=== DIRECTIONS FOR THIS TASK ===
Provide the data again in its entirety, exactly as given.

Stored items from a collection
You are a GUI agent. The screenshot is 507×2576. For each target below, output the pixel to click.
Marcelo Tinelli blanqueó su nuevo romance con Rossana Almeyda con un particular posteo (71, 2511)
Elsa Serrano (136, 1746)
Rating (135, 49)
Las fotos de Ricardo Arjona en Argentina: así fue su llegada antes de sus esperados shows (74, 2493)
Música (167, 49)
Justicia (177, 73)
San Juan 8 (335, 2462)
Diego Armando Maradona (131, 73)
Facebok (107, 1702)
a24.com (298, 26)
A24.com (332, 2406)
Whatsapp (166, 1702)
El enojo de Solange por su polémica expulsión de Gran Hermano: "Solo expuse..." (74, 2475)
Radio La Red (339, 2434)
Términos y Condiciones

=== EXERCISE RESPONSE ===
You are a GUI agent. The screenshot is 507×2576. For each target below, output the pixel to click.
Marcelo Tinelli blanqueó su nuevo romance con Rossana Almeyda con un particular posteo (71, 2511)
Elsa Serrano (136, 1746)
Rating (135, 49)
Las fotos de Ricardo Arjona en Argentina: así fue su llegada antes de sus esperados shows (74, 2493)
Música (167, 49)
Justicia (177, 73)
San Juan 8 (335, 2462)
Diego Armando Maradona (131, 73)
Facebok (107, 1702)
a24.com (298, 26)
A24.com (332, 2406)
Whatsapp (166, 1702)
El enojo de Solange por su polémica expulsión de Gran Hermano: "Solo expuse..." (74, 2475)
Radio La Red (339, 2434)
Términos y Condiciones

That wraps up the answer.